Saturday, March 7, 2015

Maps to the Stars (Brockway)

Tropic Sprockets by Ian Brockway

Maps to the Stars

Fans of David Cronenberg (Cosmopolis) will notice some similar terrain straightaway in "Maps to the Stars"  a Nathanael West (Day of the Locust) type black humor tale of a Hollywood gone to the narcissists. While the theme is not new by any means, Cronenberg makes the film his own by giving the characters his trademark spaced-out, yet strangely nervous tone.

We have a child actor Benjie (Evan Bird) who is offensive, aloof and nasty beyond nasty. He holds his head high, crane-like in an imagined heaven, drifting above it all, and a spurned sister Agatha (Mia Wasikowska) who is a victim of a fire and obsessed with Carrie Fisher. She scratches and frets.

To round off the gruesome group, there is  John Cusack as their father Stafford, a self satisfied guru, and Julianne Moore as Havana Segrand, an insecure and jealous actress. None of these people are likable but then again, one doesn't go to a Cronenberg film to see pleasant people.  The fun is in seeing how outrageous they are or how monstrous they become. Here everyone is selfish, manic and bothered by phantoms: literal incarnations of sadness, fear, guilt or the regret of inaction.

Havana is driven by a desire for fame and notoriety, a mediocre actor, she is absorbed by conquering a mother who sexually abused her. The snotty-faced Benjie feels his charm slipping away and wants to stay on top at all cost, to headline every teen movie. At a hospital he visits an ailing girl Cammy (Kiara Glasgo), and the actor vows to do a biopic of her life. Then, in the next instant he leaves without a word and verbally eviscerates his producer with offensive language.

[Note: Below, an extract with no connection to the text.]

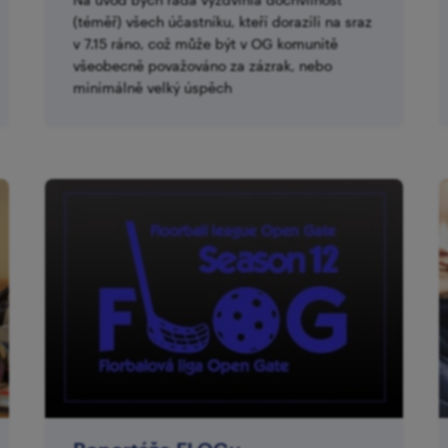
(téměř) všech účastníku, kteří dorazili na sraz
v 7.15 ráno, což může být v OG komunitě
všeobecně považováno za zázrak, nebo
minimálně velký úspěch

Benjie is visited in his dreams almost every night by Cammy, which drives the boy batty.  Havana too, is driven crazy by the ghost of her incestuous mother which drains the freckles from her face. Enter sister Agatha who wears long dominatrix gloves and is held together by the surrealist poetry of Paul Eluard.

Evan Bird's performance alone gives Damien from "The Omen" a run for the money, not too mention Patty McCormack from "The Bad  Seed," while Julianne Moore is eerily right out of the mind of Roman Polanski, as she scarily sends up her earnest, good girl persona. A bathroom scene is a taboo breaker and a possible nod to Alfred Hitchcock who always wanted to use a toilet in his films and finally got the chance in "Psycho".

While these flattened out, hyperbolic and bizarre types may not be to everyone's taste, it is after all quintessential Cronenberg country,  whose films represent strange realms where the people have odd conditions of the body and mind, and emotions are secondary or minor for no apparent reason.

If nothing else, there is haunting power in Mia Wasikowska's recitation of Eluard's love poem "Liberté" that anchors this mocking tale in a minor key, giving it a kind of sarcastic, yet Shakespearean power:

On any granted flesh
On my friends’ forehead
On every hand held out
I write your name...

This coupled with a last scene of  Benjie and Agatha, as they lie down together (still as brother and sister) makes "Maps to the Stars" a dark and sly poison pen parody of the tween epic "The Fault in Our Stars."

For the awareness of our current age that still spins in a surrealist arc, and its quickness in skewering most trends held sacred in cinema, "Maps to the Stars," despite having the flavor of automatic writing by employing the director's usual  types, still remains daring enough to see.